A. The Vaa3D plugin interface provides non-invasive linkage to any third party code. The programming language for creating a plugin is C/C++. The standardized protocols to port algorithms will be illustrated with many examples and abundant documentation with hands-on support during dedicated hackathons.

Q3. How can I incorporate code written in Matlab, Java, Python or another language other than C/C++?

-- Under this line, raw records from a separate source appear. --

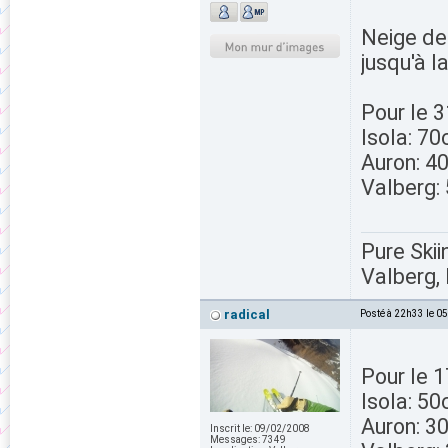
Neige de 
jusqu'à 
Pour le 
Isola: 7
Auron: 4
Valberg:
Pure Skii
Valberg, 
radical
Posté à 22h33 le 0
Pour le 1
Isola: 5
Auron: 3
Inscrit le:
09/02/2008
Messages:
7349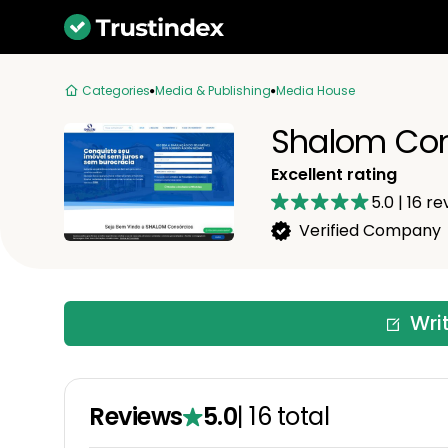
Categories
Media & Publishing
Media House
Shalom Con
Excellent rating
5.0
|
16
re
Verified Company
Wri
Reviews
5.0
|
16
total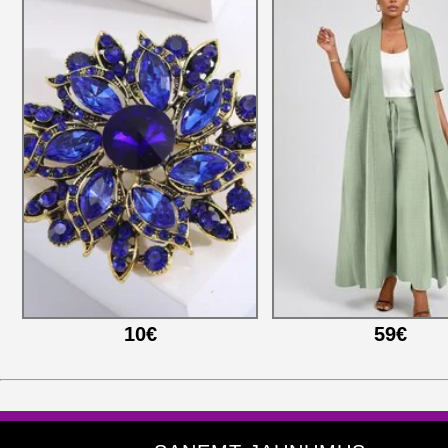
10€
59€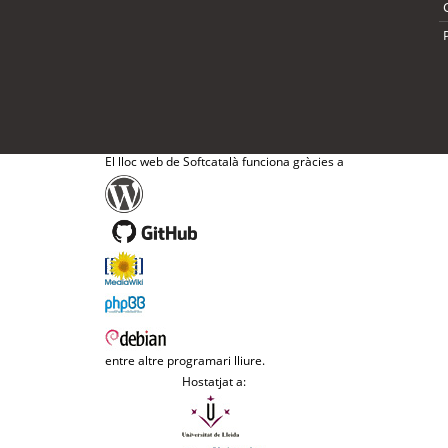
El lloc web de Softcatalà funciona gràcies a
entre altre programari lliure.
Hostatjat a: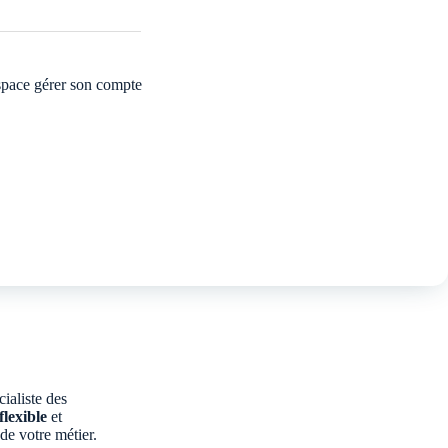
cialiste des
flexible
et
de votre métier.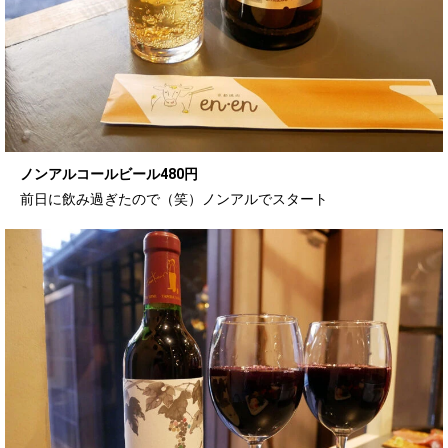
ノンアルコールビール480円
前日に飲み過ぎたので（笑）ノンアルでスタート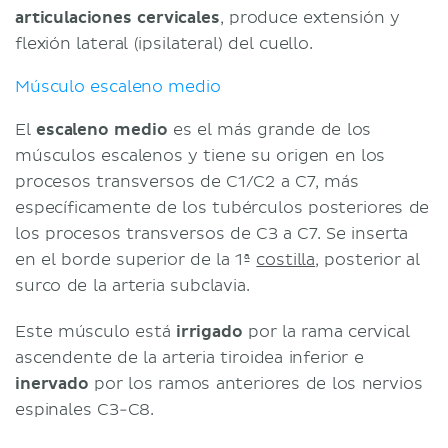
articulaciones cervicales
, produce extensión y
flexión lateral (ipsilateral) del cuello.
Músculo escaleno medio
El
escaleno medio
es el más grande de los
músculos escalenos y tiene su origen en los
procesos transversos de C1/C2 a C7, más
específicamente de los tubérculos posteriores de
los procesos transversos de C3 a C7. Se inserta
en el borde superior de la 1ª
costilla
, posterior al
surco de la arteria subclavia.
Este músculo está
irrigado
por la rama cervical
ascendente de la arteria tiroidea inferior e
inervado
por los ramos anteriores de los nervios
espinales C3-C8.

A. BigNeuron is a very large scale project, and enforcing a unified API is critical to ensure fair comparison for any pre-defined assessment. We thus discourage usage of Matlab, Java, Python or other programming languages besides C/C++ for this bench testing. Nevertheless, if an API of a specific language other than C/C++ can be created to utilize the Vaa3D plugin interface for reading images and generating SWC format neuron reconstructions, it will be included in bench-testing.

Q4. What is the “ground truth” or “gold standard” for evaluation?

A. The most practical possibility is to annotate a subset of the data, without the participants knowing which part. This requires running the algorithms on all of the data and still yielding reliable estimates of performance. Efficient annotation could be leveraged by Vaa3D’s Virtual Finger functions. We encourage data contributors to provide as many manually generated or curated reconstructions as possible that will be used to evaluate algorithms. We will also organize an Annotation Workshop for experts to generate such “ground truth” or "gold standard" reconstructions.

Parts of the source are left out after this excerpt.